SUPPLIED MATERIAL: Begin

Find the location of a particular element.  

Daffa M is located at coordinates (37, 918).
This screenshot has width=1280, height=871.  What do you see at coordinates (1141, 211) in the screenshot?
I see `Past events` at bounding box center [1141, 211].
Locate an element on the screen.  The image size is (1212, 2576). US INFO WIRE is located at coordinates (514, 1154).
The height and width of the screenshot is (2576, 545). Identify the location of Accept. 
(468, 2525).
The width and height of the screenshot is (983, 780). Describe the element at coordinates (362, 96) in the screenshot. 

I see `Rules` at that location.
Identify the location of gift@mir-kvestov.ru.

SUPPLIED MATERIAL: End

▶ [REQUIREMENT]: Exactly as written, give the line containing "This screenshot has" and all remaining lines of the records.

▶ [RESPONSE]:
This screenshot has width=1280, height=871.  What do you see at coordinates (1141, 211) in the screenshot?
I see `Past events` at bounding box center [1141, 211].
Locate an element on the screen.  The image size is (1212, 2576). US INFO WIRE is located at coordinates (514, 1154).
The height and width of the screenshot is (2576, 545). Identify the location of Accept. 
(468, 2525).
The width and height of the screenshot is (983, 780). Describe the element at coordinates (362, 96) in the screenshot. 

I see `Rules` at that location.
Identify the location of gift@mir-kvestov.ru.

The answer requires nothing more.